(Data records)
★ ★ ★ ★ ★
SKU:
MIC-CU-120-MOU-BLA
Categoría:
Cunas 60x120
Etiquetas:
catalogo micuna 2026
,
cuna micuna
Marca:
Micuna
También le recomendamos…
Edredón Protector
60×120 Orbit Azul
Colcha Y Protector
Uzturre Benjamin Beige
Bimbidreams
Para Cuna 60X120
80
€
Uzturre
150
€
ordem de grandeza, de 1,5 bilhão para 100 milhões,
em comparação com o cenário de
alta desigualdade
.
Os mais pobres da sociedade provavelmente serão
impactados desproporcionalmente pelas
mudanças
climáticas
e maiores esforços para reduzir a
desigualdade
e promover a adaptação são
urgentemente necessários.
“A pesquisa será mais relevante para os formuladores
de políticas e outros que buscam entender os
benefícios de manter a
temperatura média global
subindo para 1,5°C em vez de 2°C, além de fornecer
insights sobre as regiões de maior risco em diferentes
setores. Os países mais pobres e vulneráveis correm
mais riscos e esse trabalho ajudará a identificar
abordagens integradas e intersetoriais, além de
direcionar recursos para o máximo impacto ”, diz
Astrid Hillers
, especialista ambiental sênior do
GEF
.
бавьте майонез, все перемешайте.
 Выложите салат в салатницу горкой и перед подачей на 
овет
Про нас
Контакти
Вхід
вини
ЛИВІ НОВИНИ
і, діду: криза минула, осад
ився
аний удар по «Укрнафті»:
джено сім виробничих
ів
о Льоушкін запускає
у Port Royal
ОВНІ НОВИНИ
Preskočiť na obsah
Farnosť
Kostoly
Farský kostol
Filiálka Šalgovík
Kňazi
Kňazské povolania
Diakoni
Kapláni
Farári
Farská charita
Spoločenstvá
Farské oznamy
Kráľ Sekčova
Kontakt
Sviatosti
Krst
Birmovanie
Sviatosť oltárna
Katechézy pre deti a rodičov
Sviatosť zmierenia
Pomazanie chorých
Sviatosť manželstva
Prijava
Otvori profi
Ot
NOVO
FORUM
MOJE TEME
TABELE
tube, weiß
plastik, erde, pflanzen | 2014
★ ★ ★ ★ ★
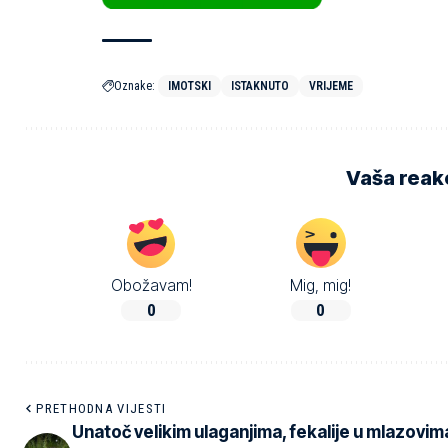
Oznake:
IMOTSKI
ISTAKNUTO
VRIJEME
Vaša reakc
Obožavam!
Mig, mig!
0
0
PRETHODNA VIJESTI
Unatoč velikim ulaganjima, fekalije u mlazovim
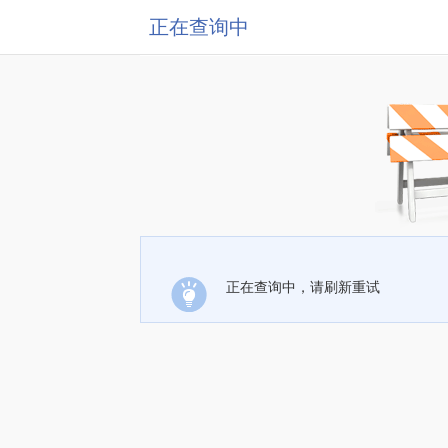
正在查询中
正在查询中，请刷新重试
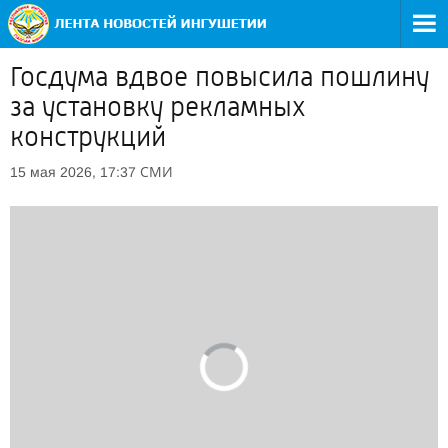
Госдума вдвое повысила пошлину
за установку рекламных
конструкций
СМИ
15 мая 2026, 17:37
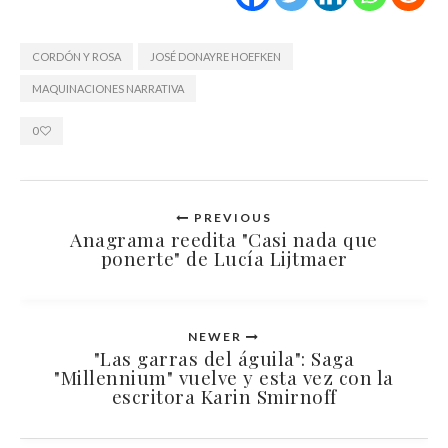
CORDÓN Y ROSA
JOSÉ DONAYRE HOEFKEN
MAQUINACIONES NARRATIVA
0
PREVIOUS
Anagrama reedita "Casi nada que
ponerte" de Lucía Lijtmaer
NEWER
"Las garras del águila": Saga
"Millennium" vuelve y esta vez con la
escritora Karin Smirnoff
★ ★ ★ ★ ★
### Exercise objective
Taking the entries above, write out exactly the lines starting with the line containing "También le recomendamos…" and going on through the line containing "у Port Royal", both included, and nothing else.

### Result for this exercise
También le recomendamos…
Edredón Protector
60×120 Orbit Azul
Colcha Y Protector
Uzturre Benjamin Beige
Bimbidreams
Para Cuna 60X120
80
€
Uzturre
150
€
ordem de grandeza, de 1,5 bilhão para 100 milhões,
em comparação com o cenário de
alta desigualdade
.
Os mais pobres da sociedade provavelmente serão
impactados desproporcionalmente pelas
mudanças
climáticas
e maiores esforços para reduzir a
desigualdade
e promover a adaptação são
urgentemente necessários.
“A pesquisa será mais relevante para os formuladores
de políticas e outros que buscam entender os
benefícios de manter a
temperatura média global
subindo para 1,5°C em vez de 2°C, além de fornecer
insights sobre as regiões de maior risco em diferentes
setores. Os países mais pobres e vulneráveis correm
mais riscos e esse trabalho ajudará a identificar
abordagens integradas e intersetoriais, além de
direcionar recursos para o máximo impacto ”, diz
Astrid Hillers
, especialista ambiental sênior do
GEF
.
бавьте майонез, все перемешайте.
 Выложите салат в салатницу горкой и перед подачей на 
овет
Про нас
Контакти
Вхід
вини
ЛИВІ НОВИНИ
і, діду: криза минула, осад
ився
аний удар по «Укрнафті»:
джено сім виробничих
ів
о Льоушкін запускає
у Port Royal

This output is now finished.